Segundo eles, o bezanado quadro do exército português estava estacionado na varanda do edifício do comando, que também era sede da secretaria, e, nas traseiras, acolhia Jesus, o dedicado gerente do bar. Por entre desconformes raios visuais deve ter reparado em algum movimento de pessoal, provavelmente de militares do pelotão de artilharia que, oriundos da tasca em frente ao Silva, se deslocavam para junto dos obuses. Daí à operação mortífera sobre as NT foi só uma questão de extrapolação. Depois de desfeito o equívoco, o dito militar, não satisfeito, ainda decidiu lançar uma campanha de intimidação sobre o IN, pelo que convocou um condutor, e sobre um "unimog" circulante decidiu-se à perigosa tarefa de despejar carregadores atrás de carregadores, enquanto davam a volta à localidade, numa prática de despesismo em material de guerra, que deve ter ficado plasmado numa informação a letras de ouro, sobre a acção de rechassamento de uma qualquer suposta força inimiga.

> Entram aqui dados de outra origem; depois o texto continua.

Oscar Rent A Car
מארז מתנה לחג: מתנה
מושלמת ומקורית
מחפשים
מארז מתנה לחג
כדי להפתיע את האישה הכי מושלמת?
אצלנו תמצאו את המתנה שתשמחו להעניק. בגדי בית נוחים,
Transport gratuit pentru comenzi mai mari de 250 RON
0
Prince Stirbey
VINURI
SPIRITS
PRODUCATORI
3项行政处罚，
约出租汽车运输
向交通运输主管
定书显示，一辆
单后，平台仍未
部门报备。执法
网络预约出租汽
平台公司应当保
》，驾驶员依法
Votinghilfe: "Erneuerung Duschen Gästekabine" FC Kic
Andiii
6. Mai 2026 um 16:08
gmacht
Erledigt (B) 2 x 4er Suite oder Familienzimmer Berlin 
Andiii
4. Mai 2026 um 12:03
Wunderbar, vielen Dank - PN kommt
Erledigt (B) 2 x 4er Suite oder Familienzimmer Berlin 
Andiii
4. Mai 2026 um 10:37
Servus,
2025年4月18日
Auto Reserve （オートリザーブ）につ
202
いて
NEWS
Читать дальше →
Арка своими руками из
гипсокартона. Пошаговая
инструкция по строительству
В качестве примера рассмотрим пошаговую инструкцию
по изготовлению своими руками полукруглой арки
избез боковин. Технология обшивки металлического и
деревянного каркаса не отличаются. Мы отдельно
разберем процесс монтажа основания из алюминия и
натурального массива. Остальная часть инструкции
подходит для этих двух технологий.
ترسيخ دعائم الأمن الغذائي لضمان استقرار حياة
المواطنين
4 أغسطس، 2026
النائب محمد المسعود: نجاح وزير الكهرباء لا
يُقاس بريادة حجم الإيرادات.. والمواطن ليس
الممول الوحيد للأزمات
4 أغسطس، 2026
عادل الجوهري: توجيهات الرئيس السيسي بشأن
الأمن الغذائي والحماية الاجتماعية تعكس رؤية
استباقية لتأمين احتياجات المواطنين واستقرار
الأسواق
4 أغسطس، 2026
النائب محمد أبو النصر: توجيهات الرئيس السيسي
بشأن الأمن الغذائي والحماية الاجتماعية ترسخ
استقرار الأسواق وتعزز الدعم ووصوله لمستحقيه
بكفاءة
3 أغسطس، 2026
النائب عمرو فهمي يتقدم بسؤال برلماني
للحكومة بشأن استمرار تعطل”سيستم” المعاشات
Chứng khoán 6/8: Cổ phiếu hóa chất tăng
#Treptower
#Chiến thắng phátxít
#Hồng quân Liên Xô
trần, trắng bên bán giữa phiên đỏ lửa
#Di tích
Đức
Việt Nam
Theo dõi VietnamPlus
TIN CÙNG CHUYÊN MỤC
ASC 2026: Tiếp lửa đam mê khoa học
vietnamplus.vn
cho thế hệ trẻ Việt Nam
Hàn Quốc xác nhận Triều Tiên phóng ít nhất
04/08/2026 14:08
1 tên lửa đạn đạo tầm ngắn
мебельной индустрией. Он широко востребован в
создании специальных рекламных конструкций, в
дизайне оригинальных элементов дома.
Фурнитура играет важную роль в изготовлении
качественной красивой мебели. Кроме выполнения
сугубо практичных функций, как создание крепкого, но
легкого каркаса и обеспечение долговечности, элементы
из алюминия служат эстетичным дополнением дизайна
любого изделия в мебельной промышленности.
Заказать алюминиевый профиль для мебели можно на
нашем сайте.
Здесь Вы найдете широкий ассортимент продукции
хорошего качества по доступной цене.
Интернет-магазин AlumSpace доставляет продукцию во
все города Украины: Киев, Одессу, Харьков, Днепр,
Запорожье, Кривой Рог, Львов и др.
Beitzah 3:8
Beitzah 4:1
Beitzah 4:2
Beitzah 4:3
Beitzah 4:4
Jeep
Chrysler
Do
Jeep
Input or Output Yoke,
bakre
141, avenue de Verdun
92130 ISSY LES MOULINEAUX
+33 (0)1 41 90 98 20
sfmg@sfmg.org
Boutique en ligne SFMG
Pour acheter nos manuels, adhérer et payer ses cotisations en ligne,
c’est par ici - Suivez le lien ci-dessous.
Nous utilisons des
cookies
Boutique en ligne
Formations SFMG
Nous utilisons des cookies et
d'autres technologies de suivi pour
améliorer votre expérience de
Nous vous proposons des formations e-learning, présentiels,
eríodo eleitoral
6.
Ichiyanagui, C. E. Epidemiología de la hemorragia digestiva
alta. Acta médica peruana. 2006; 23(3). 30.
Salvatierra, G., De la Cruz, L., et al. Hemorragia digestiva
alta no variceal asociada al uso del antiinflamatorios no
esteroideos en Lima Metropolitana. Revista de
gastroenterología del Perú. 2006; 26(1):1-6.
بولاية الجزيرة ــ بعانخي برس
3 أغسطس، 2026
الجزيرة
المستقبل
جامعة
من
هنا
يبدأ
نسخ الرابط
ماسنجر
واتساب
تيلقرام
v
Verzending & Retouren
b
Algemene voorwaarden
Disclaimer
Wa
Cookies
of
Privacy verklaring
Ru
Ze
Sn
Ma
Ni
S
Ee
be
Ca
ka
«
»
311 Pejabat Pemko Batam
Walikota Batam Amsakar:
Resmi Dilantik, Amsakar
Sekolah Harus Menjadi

Quanto à minha intervenção heróica, fiquei a saber que tinha capturado um parente de uma família residente, em passagem para um qualquer destino, mas de quem não se tinha conseguido a mínima informação de relação com o IN. Por fim, ainda decorrente da heroicidade do meu acto, o furriel Pedro tinha passado a noite de olhos arregalados, com a arma apontada para o inimigo capturado, que mecânicos e condutores lhe puseram à frente, em sinal de respeito e reconhecimento pela liderança na Secção. Andava a propalar que havia de dar-me um tiro nos cornos. Felizmente que ainda não os tinha, e acabou por esquecer o incidente.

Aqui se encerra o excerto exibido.